**** Data provided

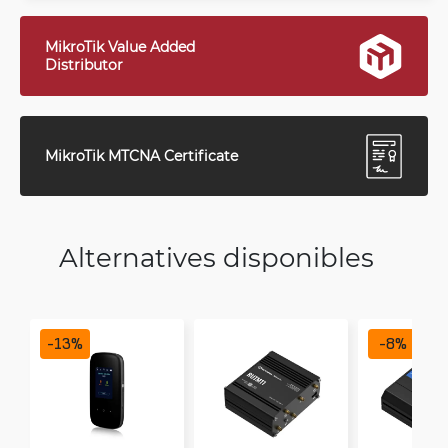
MikroTik Value Added
Distributor
MikroTik MTCNA Certificate
Alternatives disponibles
-
13
%
-
8
%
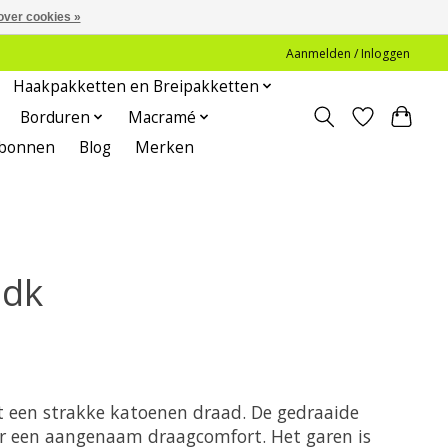
over cookies »
Aanmelden / Inloggen
Haakpakketten en Breipakketten
Borduren
Macramé
bonnen
Blog
Merken
 dk
t een strakke katoenen draad. De gedraaide
r een aangenaam draagcomfort. Het garen is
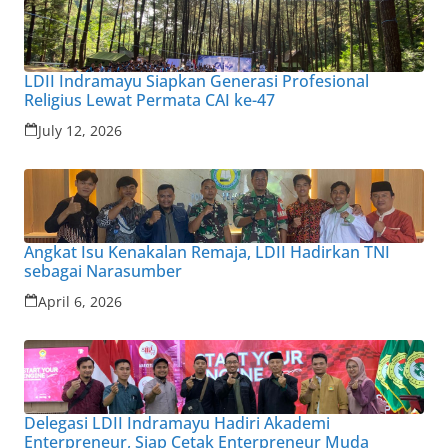
LDII Indramayu Siapkan Generasi Profesional
Religius Lewat Permata CAI ke-47
July 12, 2026
Angkat Isu Kenakalan Remaja, LDII Hadirkan TNI
sebagai Narasumber
April 6, 2026
Delegasi LDII Indramayu Hadiri Akademi
Enterpreneur, Siap Cetak Enterpreneur Muda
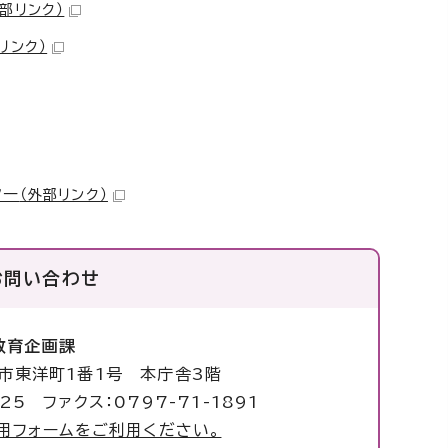
外部リンク）
リンク）
ター
（外部リンク）
お問い合わせ
教育企画課
塚市東洋町1番1号 本庁舎3階
25 ファクス：0797-71-1891
用フォームをご利用ください。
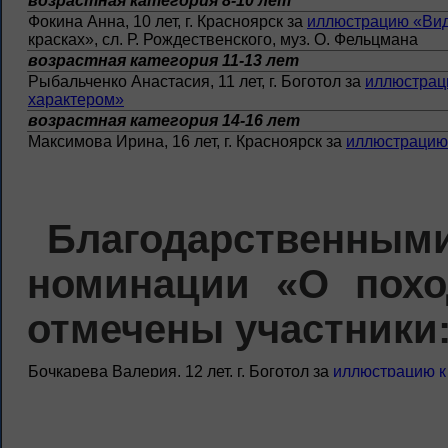
возрастная категория 8-10 лет
Фокина Анна, 10 лет, г. Красноярск за
иллюстрацию «Вид
красках», сл. Р. Рождественского, муз. О. Фельцмана
возрастная категория 11-13 лет
Рыбальченко Анастасия, 11 лет, г. Боготол за
иллюстраци
характером»
возрастная категория 14-16 лет
Максимова Ирина, 16 лет, г. Красноярск за
иллюстрацию 
Благодарствен
номинации «О похо
отмечены участники
Бочкарева Валерия, 12 лет, г. Боготол за
иллюстрацию к
Дроздова Ксения, 11 лет, г. Красноярск за
иллюстрацию к
Екимова Елизавета, 10 лет, г. Красноярск за
работу «Ар
«Марш артиллеристов», сл. В. Гусева, муз. Т. Хренников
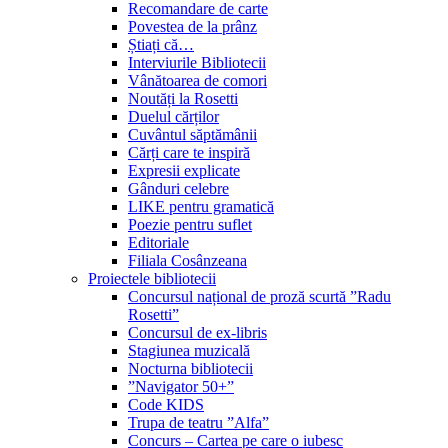
Recomandare de carte
Povestea de la prânz
Știați că…
Interviurile Bibliotecii
Vânătoarea de comori
Noutăți la Rosetti
Duelul cărților
Cuvântul săptămânii
Cărți care te inspiră
Expresii explicate
Gânduri celebre
LIKE pentru gramatică
Poezie pentru suflet
Editoriale
Filiala Cosânzeana
Proiectele bibliotecii
Concursul național de proză scurtă ”Radu
Rosetti”
Concursul de ex-libris
Stagiunea muzicală
Nocturna bibliotecii
”Navigator 50+”
Code KIDS
Trupa de teatru ”Alfa”
Concurs – Cartea pe care o iubesc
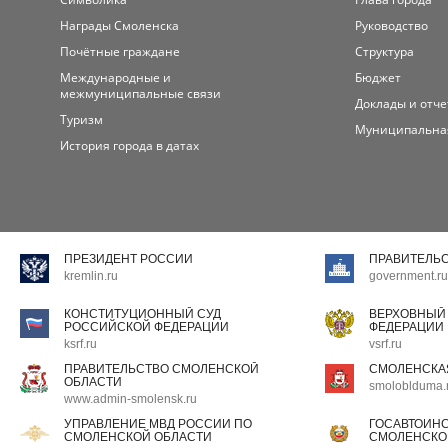
Награды Смоленска
Руководство
Почётные граждане
Структура
Международные и
Бюджет
межмуниципальные связи
Доклады и отч
Туризм
Муниципальна
История города в датах
ПРЕЗИДЕНТ РОССИИ
ПРАВИТЕЛЬ
kremlin.ru
government.ru
КОНСТИТУЦИОННЫЙ СУД
ВЕРХОВНЫЙ
РОССИЙСКОЙ ФЕДЕРАЦИИ
ФЕДЕРАЦИИ
ksrf.ru
vsrf.ru
ПРАВИТЕЛЬСТВО СМОЛЕНСКОЙ
СМОЛЕНСКА
ОБЛАСТИ
smoloblduma.
www.admin-smolensk.ru
УПРАВЛЕНИЕ МВД РОССИИ ПО
ГОСАВТОИН
СМОЛЕНСКОЙ ОБЛАСТИ
СМОЛЕНСКО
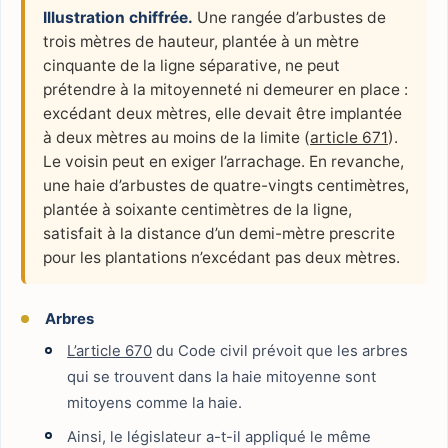
Illustration chiffrée.
Une rangée d’arbustes de
trois mètres de hauteur, plantée à un mètre
cinquante de la ligne séparative, ne peut
prétendre à la mitoyenneté ni demeurer en place :
excédant deux mètres, elle devait être implantée
à deux mètres au moins de la limite (
article 671
).
Le voisin peut en exiger l’arrachage. En revanche,
une haie d’arbustes de quatre-vingts centimètres,
plantée à soixante centimètres de la ligne,
satisfait à la distance d’un demi-mètre prescrite
pour les plantations n’excédant pas deux mètres.
Arbres
L’article 670
du Code civil prévoit que les arbres
qui se trouvent dans la haie mitoyenne sont
mitoyens comme la haie.
Ainsi, le législateur a-t-il appliqué le même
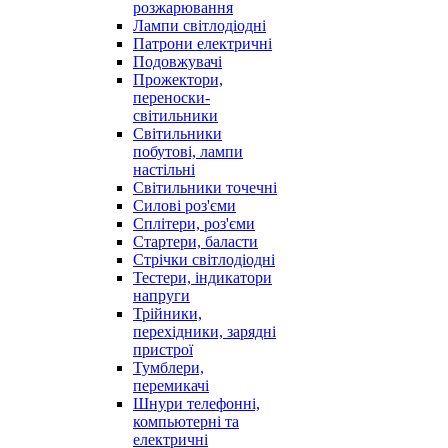
розжарювання
Лампи світлодіодні
Патрони електричні
Подовжувачі
Прожектори,
переноски-
світильники
Світильники
побутові, лампи
настільні
Світильники точечні
Силові роз'єми
Сплітери, роз'єми
Стартери, баласти
Стрічки світлодіодні
Тестери, індикатори
напруги
Трійники,
перехідники, зарядні
пристрої
Тумблери,
перемикачі
Шнури телефонні,
компьютерні та
електричні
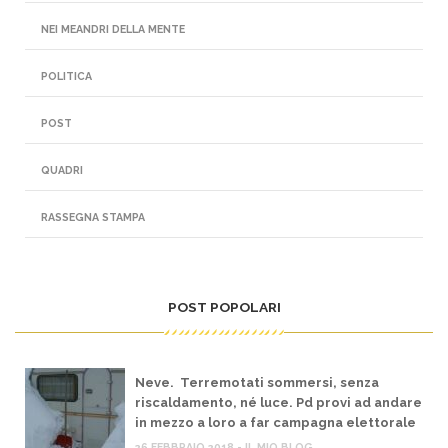
NEI MEANDRI DELLA MENTE
POLITICA
POST
QUADRI
RASSEGNA STAMPA
POST POPOLARI
Neve. Terremotati sommersi, senza
riscaldamento, né luce. Pd provi ad andare
in mezzo a loro a far campagna elettorale
26 FEBBRAIO 2018 - IL MIO BLOG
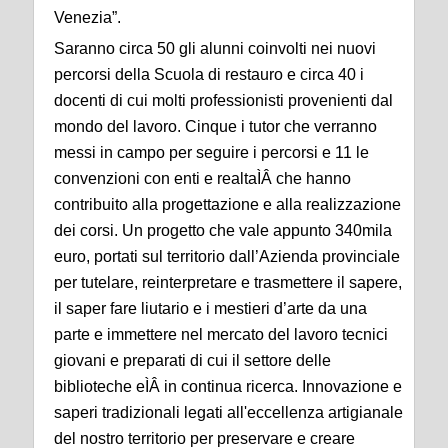
Venezia”.
Saranno circa 50 gli alunni coinvolti nei nuovi
percorsi della Scuola di restauro e circa 40 i
docenti di cui molti professionisti provenienti dal
mondo del lavoro. Cinque i tutor che verranno
messi in campo per seguire i percorsi e 11 le
convenzioni con enti e realtaÌÂ che hanno
contribuito alla progettazione e alla realizzazione
dei corsi. Un progetto che vale appunto 340mila
euro, portati sul territorio dall’Azienda provinciale
per tutelare, reinterpretare e trasmettere il sapere,
il saper fare liutario e i mestieri d’arte da una
parte e immettere nel mercato del lavoro tecnici
giovani e preparati di cui il settore delle
biblioteche eÌÂ in continua ricerca. Innovazione e
saperi tradizionali legati all'eccellenza artigianale
del nostro territorio per preservare e creare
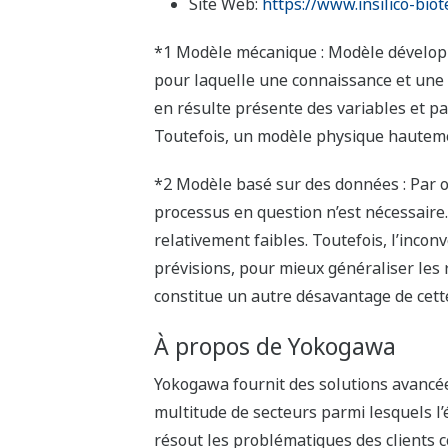
Site Web:
https://www.insilico-bio
*1 Modèle mécanique : Modèle développ
pour laquelle une connaissance et une
en résulte présente des variables et p
Toutefois, un modèle physique hautemen
*2 Modèle basé sur des données : Par 
processus en question n’est nécessaire
relativement faibles. Toutefois, l’inconv
prévisions, pour mieux généraliser les
constitue un autre désavantage de cett
À propos de Yokogawa
Yokogawa fournit des solutions avancée
multitude de secteurs parmi lesquels l’
résout les problématiques des clients c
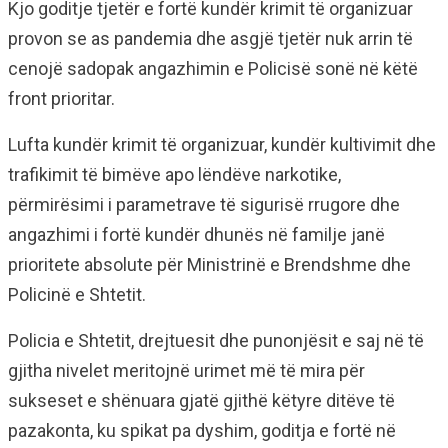
Kjo goditje tjetër e fortë kundër krimit të organizuar
provon se as pandemia dhe asgjë tjetër nuk arrin të
cenojë sadopak angazhimin e Policisë sonë në këtë
front prioritar.
Lufta kundër krimit të organizuar, kundër kultivimit dhe
trafikimit të bimëve apo lëndëve narkotike,
përmirësimi i parametrave të sigurisë rrugore dhe
angazhimi i fortë kundër dhunës në familje janë
prioritete absolute për Ministrinë e Brendshme dhe
Policinë e Shtetit.
Policia e Shtetit, drejtuesit dhe punonjësit e saj në të
gjitha nivelet meritojnë urimet më të mira për
sukseset e shënuara gjatë gjithë këtyre ditëve të
pazakonta, ku spikat pa dyshim, goditja e fortë në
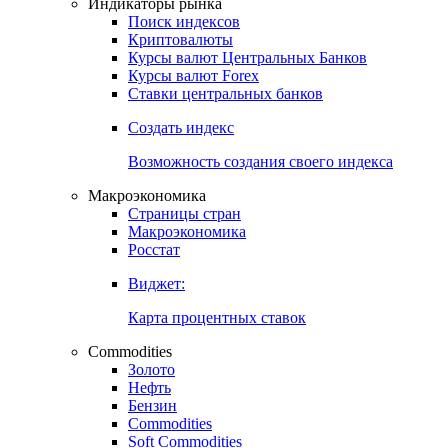
Индикаторы рынка
Поиск индексов
Криптовалюты
Курсы валют Центральных Банков
Курсы валют Forex
Ставки центральных банков
Создать индекс
Возможность создания своего индекса
Макроэкономика
Страницы стран
Макроэкономика
Росстат
Виджет:
Карта процентных ставок
Commodities
Золото
Нефть
Бензин
Commodities
Soft Commodities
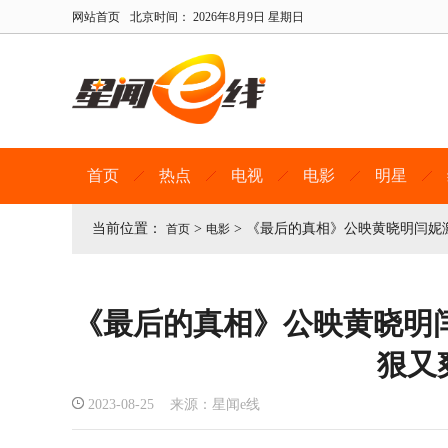
网站首页
北京时间：
2026年8月9日 星期日
首页
热点
电视
电影
明星
当前位置：
>
>
《最后的真相》公映黄晓明闫妮
首页
电影
《最后的真相》公映黄晓明
狠又
2023-08-25 来源：星闻e线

********

▶ _To do_
Read the entries above, then pull out the lines that include "haie".

▶ _Task answer_
une haie d’arbustes de quatre-vingts centimètres,
qui se trouvent dans la haie mitoyenne sont
mitoyens comme la haie.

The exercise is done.